I used IOzone to check out the file system performance on the 209+ (the full testing setup and methodology are described on this page). I first upgraded to the latest DSM 2.0-0728 firmware and reset to factory defaults. As mentioned earlier, Synology installed two ST3500320AS 500 GB Seagate Barracuda 7200.11 drives (SATA 3Gb/s, 7200RPM, 32MB). I tested it in RAID 0 and 1 modes with 100 Mbps, 1000 Mbps and 1000 Mbps w/ 4k jumbo frame LAN connections.
Figure 4 summarizes the performance benchmarks, with write benchmarks plotted for the 1000 Mbps and 1000 Mbps, 4K jumbo frame LAN connections. RAID 1 does extract a performance penalty, but jumbo frames gives some of it back.
Figure 4: DS209+ Benchmark summary - 1000 Mbps LAN Write plotted
Figure 5 shows the read benchmarks for 1000 Mbps and 1000 Mbps, 4K jumbo LAN connections. Results here are more tightly clustered and you can see the performance drop when the file size hits the 209+ 512 MB file size and higher. But note the plot Y-axis; even without cache boost, read speed is still around 34 MB/s!
Figure 5: DS209+ Read Benchmarks - 1000 Mbps LAN
Moving along to the competitive comparison, Figure 6 shows the average large file size (32 MB to 1 GB) performance with a 1000 Mbps LAN connection for all two drive NASes we have tested and it nicely sums up the 209+'s performance story.
Figure 6: 1000 Mbps LAN Average Write Performance - all dual drive NASes
I'm not going to bother showing the other plots, because no matter which one you look at, the 209+ comes up with about 2X the performance of all other dual-drive NASes!

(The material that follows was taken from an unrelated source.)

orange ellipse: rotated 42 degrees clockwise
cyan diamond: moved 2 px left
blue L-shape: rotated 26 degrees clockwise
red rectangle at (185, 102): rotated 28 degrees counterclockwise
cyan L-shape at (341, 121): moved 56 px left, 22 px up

So that we can see if the high performance is driven by cache effects at smaller filesizes, I plotted throughput vs. filesize in RAID 1 with a 1000 Mbps LAN connection for the 209+ and its nearest neighbors on the NAS Chart, the QNAP TS-209 Pro, Netgear ReadyNAS Duo, ZyXEL NSA-220 and D-Link DNS-321.
Figure 7: RAID 1 Write performance comparison - 1000 Mbps LAN connection
Figure 7 shows that the 209+ earns its high ranking without help from cache boost, with almost flat throughput from 32 MB to 1 GB file sizes.

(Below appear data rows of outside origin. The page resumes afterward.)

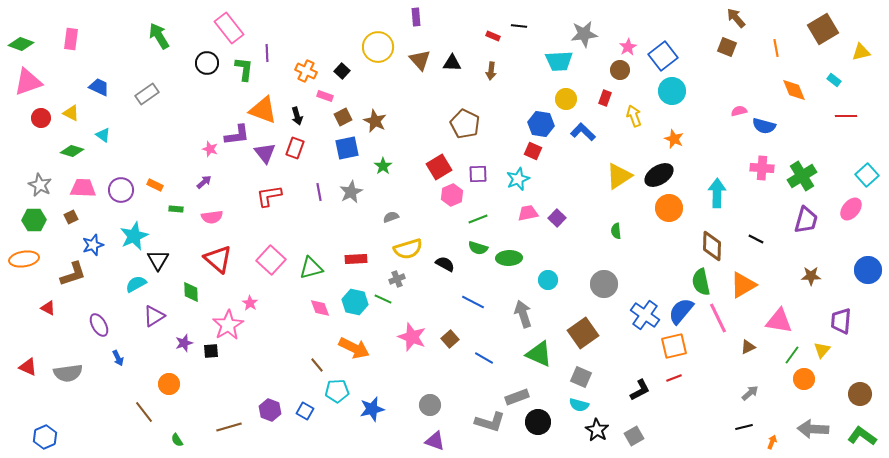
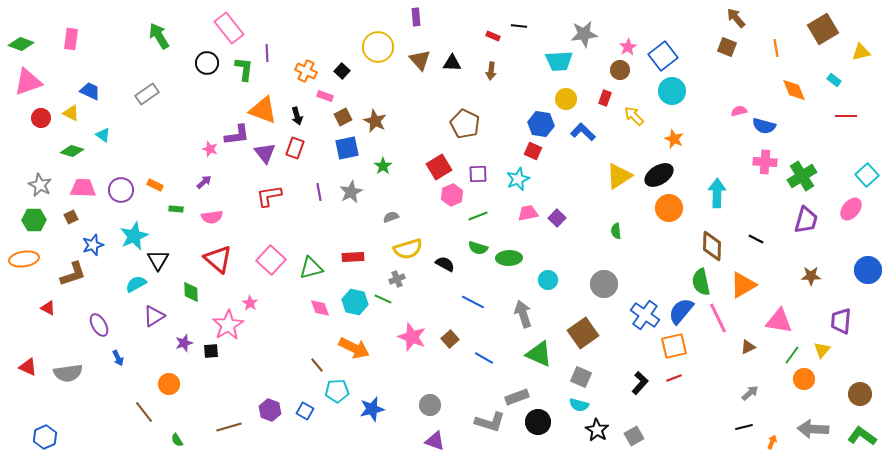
blue trapezoid at (99, 87): moved 9 px left, 4 px down
yellow arrow at (634, 116): rotated 25 degrees counterclockwise
pink cross at (762, 168): moved 3 px right, 6 px up
green line at (478, 219): moved 3 px up
red rectangle at (356, 259): moved 3 px left, 2 px up
black L-shape at (640, 390): moved 7 px up; rotated 20 degrees counterclockwise
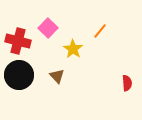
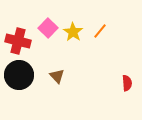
yellow star: moved 17 px up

Figure 8 shows the read results for the same test conditions, where you can see some help from caching. This time, the ReadyNAS Duo breaks out of the pack. But with its 256 MB of RAM, it falls away sooner and, more notably, more drastically than the 209+.

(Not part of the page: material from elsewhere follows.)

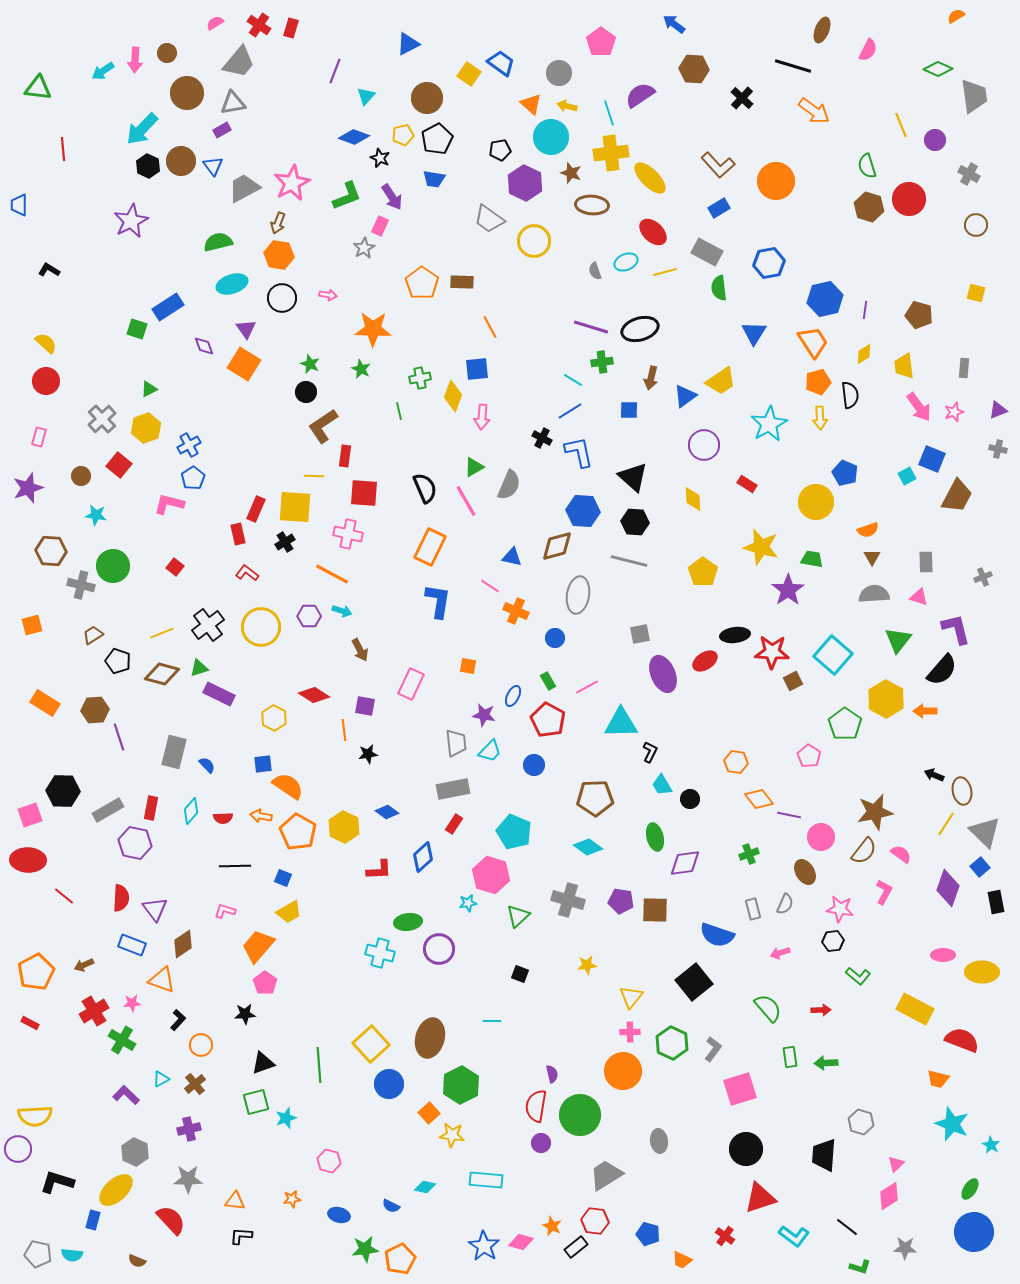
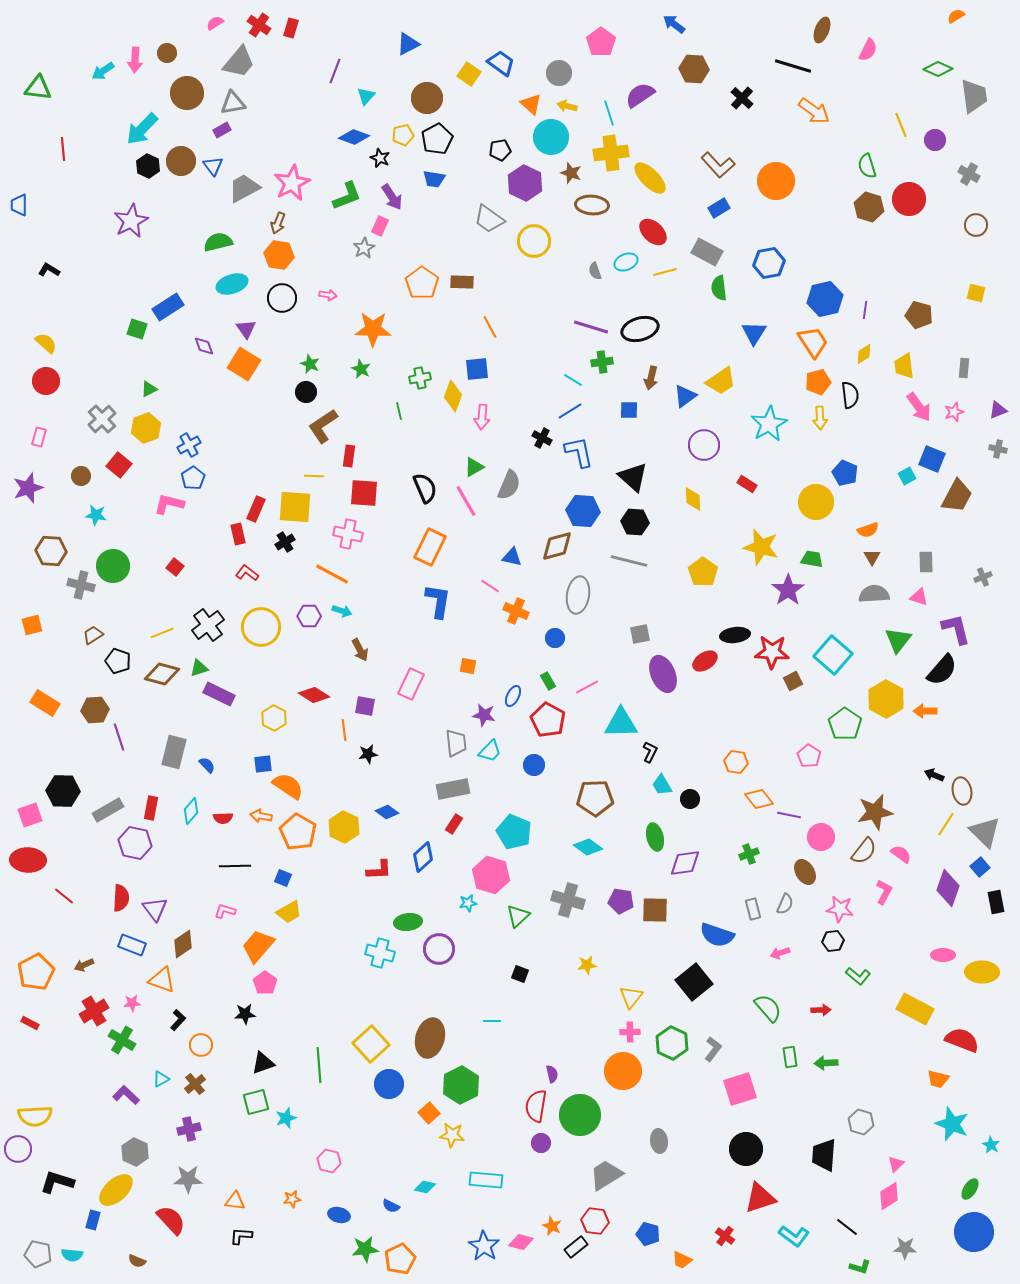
red rectangle at (345, 456): moved 4 px right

Figure 8: RAID 1 Read performance comparison - 1000 Mbps LAN connection
Of course, you can run your own comparisons using the interactive NAS charts.
Synology has never attempted to be the NAS low-price leader and that strategy continues with the 209+. The 209+ is the fastest dual-drive NAS that I've seen yet. But you'll pay almost $500—without drives—to be a member of the club.
For that price, however, you get a powerful little black box that blurs the line between server and NAS. If that's what you're looking for and you have the cash, go for it.